Welcome to my four part video series of Primal Move workouts. Primal Move is an approach to human movement that prioritizes basic, natural movement. Through movements we learned as a baby we can help our bodies gain flexibility, repair and prevent injury, and build strength and skills. You can read more about it in my article about what primal movement is and why you need it.
If you missed the other segments:
Today’s workout is a little different to the previous two. One of the things that really differentiates Primal Move from other movement systems is that we want you to explore your environment and interact with others. This isn’t the sort of thing you should perform while isolating yourself from the world by wearing headphones and an iPod. We want you to develop social contact with others. These interactions are an important aspect of human psychology. Just like you can’t truly have an isolation exercise you can’t really separate mind and body.
Today’s workout starts to develop some of that sense in that my partner, Shannon, is mirroring me. Her role is to duplicate what she sees me do with very little extra coaching. You’ll see in places that there are parts that are incorrect and I’ll correct her. Our standard punishment for this would be push-ups, however she is recovering from torn intercostals and push-ups are out of the question.
- We begin as always with a primal Flow Evaluation starting with ankle movement. Ten reps each of plantar and dorsi flexion as well as rotations in each direction.
- Staying in the straight leg sitting position we begin to work on shoulder mobility, performing five S-waves on each arm. This position also works active hamstring flexibility and thoracic extension.
- We then move into the Figure 4 series – sitting, lunge position, lunge with cat/camel and finally lunge with ankle mobility.
- Next we move to cobra and perform five reps of this movement. The cobra is used in the FMS to clear the back in extension, it opens up the hips and helps us regain our posture.
- We then move to a quadruped position and rock five times. This turns straight into an on the spot creeping pattern with touching the opposite shoulder. The action of crossing over the centre line has many positives and given our linear, straight back and forth daily lives it’s important to make sure the body can keep these patterns.

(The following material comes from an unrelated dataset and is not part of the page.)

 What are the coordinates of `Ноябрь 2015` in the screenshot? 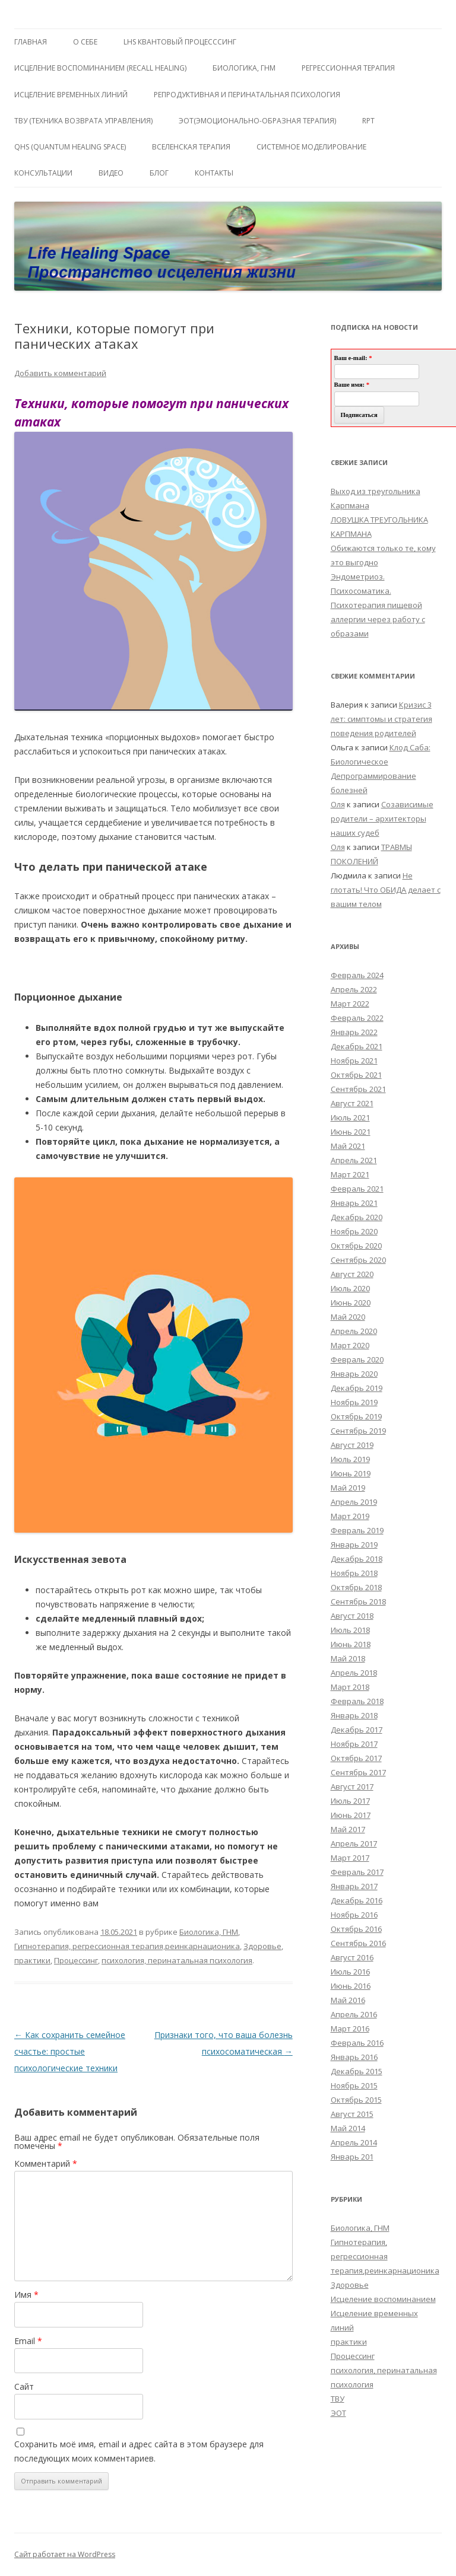 It's located at (354, 2085).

- We then take the next step in our development sequence and crawl. Remember, creeping is knees on the ground, crawling is knees off the ground. Four steps forward and back, focusing on opposite hand and foot moving together in both directions. We repeat this four steps forward and back.
- Our final test is the frog to squat to table sequence. Having a good, comfortable deep squat position is a good indicator of ample mobility for more serious training.
- We then transition to a game – Ant. Ants work together to benefit the community and we need to work cooperatively to accomplish our task. I am leading this game and directing Shannon where to go. The towel blocks part of your vision so our usual reliance on watching people’s faces when they talk needs to be replaced by other signals. I use both voice and hand signals to make sure she understands what I want to do and lead her through a variety of forward, sideways and backwards movements. Finally, after attempting a circle we drop the towel and our reward is push-ups.
- A good challenge with Ant is to make groups work towards various targets in your training space. You can add variety by having them make a 180 degree turn every five steps and then the other partner gives directions. You can see even from the short interaction we show on the video the laughing that comes with this game. Training is supposed to be fun and interactive and we should try to get that back into our fitness lives again.